Bangunan berwarna kuning pudar hampir cokelat itu tak terlalu ramai. Hanya ada beberapa orang sedang berbincang. Posisi bangunan itu berada di JalanSei Asahan Medan. Langkah saya terhenti dan mulai bertanya, apakah saya bisa menemukan seseorang mantan pecandu narkoba?

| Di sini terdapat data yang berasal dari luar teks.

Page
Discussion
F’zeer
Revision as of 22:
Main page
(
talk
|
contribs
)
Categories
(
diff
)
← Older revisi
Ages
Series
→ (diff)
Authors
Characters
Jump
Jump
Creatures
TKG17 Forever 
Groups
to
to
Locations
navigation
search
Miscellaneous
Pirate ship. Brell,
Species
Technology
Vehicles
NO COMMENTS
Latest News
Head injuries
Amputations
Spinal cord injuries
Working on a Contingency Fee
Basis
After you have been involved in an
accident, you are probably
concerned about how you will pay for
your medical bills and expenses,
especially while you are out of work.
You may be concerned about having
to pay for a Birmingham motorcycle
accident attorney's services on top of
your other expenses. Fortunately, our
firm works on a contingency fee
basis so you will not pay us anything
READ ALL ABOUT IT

Judea Samosir, Koordinator Case ManagerCaritas PSE Medan menyebutkan satu nama. Mas Ewok. Mungkin begitu mereka menyapanya. “Dia dulunya mantan pecandu, dan sekarang udah jadi ManajerProjectdisini (Rumah Singgah Caritas-red). Dia sekarang udah mapan dengan segala yang dilakukannya. Menolong orang lain.


Eka Prahadian Abdurahman.  Ayah dan Ibunya bercerai saat ia berusia dua tahun. Hal ini membuat Eka harus tinggal secara nomaden semenjak duduk dibangku Sekolah Dasar (SD). Kadang di rumah Ibu, di rumah Ayah atau ke rumah nenek dari pihak Ibu. 

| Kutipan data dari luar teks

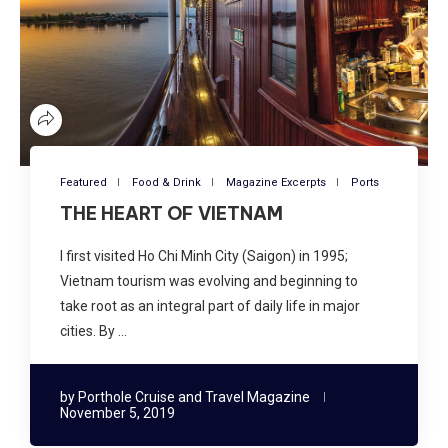
Featured
Food & Drink
Magazine Excerpts
Ports
THE HEART OF VIETNAM
I first visited Ho Chi Minh City (Saigon) in 1995;
Vietnam tourism was evolving and beginning to
take root as an integral part of daily life in major
cities. By …
by
Porthole Cruise and Travel Magazine
November 5, 2019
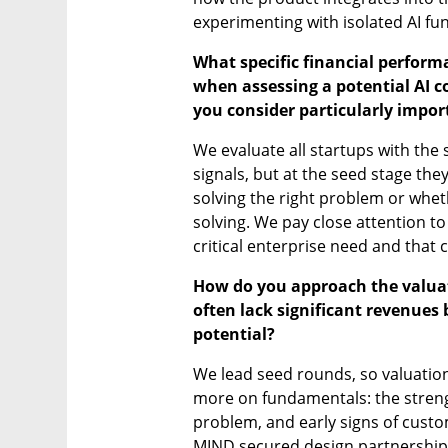
experimenting with isolated AI fun
What specific financial perform
when assessing a potential AI c
you consider particularly impor
We evaluate all startups with the 
signals, but at the seed stage they
solving the right problem or whet
solving. We pay close attention to 
critical enterprise need and that 
How do you approach the valuati
often lack significant revenues 
potential?
We lead seed rounds, so valuatio
more on fundamentals: the strengt
problem, and early signs of custo
MIND secured design partnerships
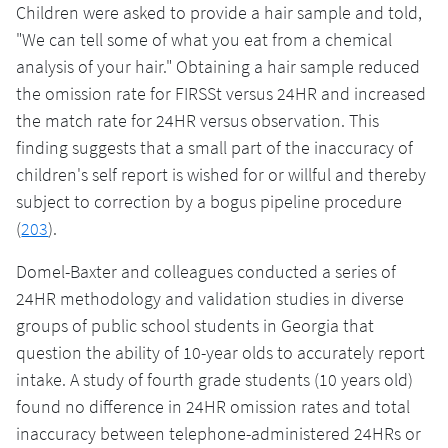
Children were asked to provide a hair sample and told,
"We can tell some of what you eat from a chemical
analysis of your hair." Obtaining a hair sample reduced
the omission rate for FIRSSt versus 24HR and increased
the match rate for 24HR versus observation. This
finding suggests that a small part of the inaccuracy of
children's self report is wished for or willful and thereby
subject to correction by a bogus pipeline procedure
(
203
).
Domel-Baxter and colleagues conducted a series of
24HR methodology and validation studies in diverse
groups of public school students in Georgia that
question the ability of 10-year olds to accurately report
intake. A study of fourth grade students (10 years old)
found no difference in 24HR omission rates and total
inaccuracy between telephone-administered 24HRs or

Keluarga ayahnya beragama Kristen. Saat natal setiap tahun tiba, biasanya akan ada pesta di rumah. Ayah, kakek, paman, dan banyak keluarganya yang lain biasanya minum-minum alkohol, keluarganya memang alkoholic.


Sesekali, saat tak ada yang melihat diam-diam ia menenggak alkohol yang ada dirumahnya. Hal ini biasa ia lakukan dan berulang kali. “Sepupu saya umurnya udah kuliahan waktu itu, jadi nggak ada teman seumuran kalau dikeluarga. Mereka (Sepupu-red) yang awalnya mengajari saya minum,” kata lelaki yang akrab disapa Mas Ewok ini. Sejak menginjak usia ke delapan tahun ia terbiasa minum alkohol. 


Saat Sekolah Menengah Pertama (SMP) ia sudah menetap tinggal bersama neneknya, hanya terbiasa minum alkohol ia mulai mencoba yang lebih lagi. Memiliki teman dan lingkungan yang kurang sehat membuatnya terlalu gampang berkenalan dengan obat-obatan terlarang.


“Rumah nenek saya itu dekat dengan pangkalan ojek, terminal, juga komplek Perwira AD. Jadi saya sudah terbiasa dengan kehidupan pasar dengan pertemanan anak-anak perwira yang saat itu dianggap sangat berkuasa,” ujar pria kelahiran Bandung, 23 Juni 1982 ini.


Saat mencoba untuk bergabung dengan teman dan lingkungan sekitar, ia disambut dengan ganja. Iseng, saat itu ia hanya iseng dan ingin tahu rasa ganja. Hingga akhirnya, nyimeng-menggunakan ganja- menjadi ritual yang sering dilakukan bersama teman-temannya saat SMP. Anehnya dia masih menganggap rokok itu sebagai barang haram. “Saat itu saya masih menganggap rokok bisa merusak paru-paru, dan mengganggu kesehatan. Hingga SMA saya baru nyoba ngerokok,” tuturnya sambil tertawa kecil.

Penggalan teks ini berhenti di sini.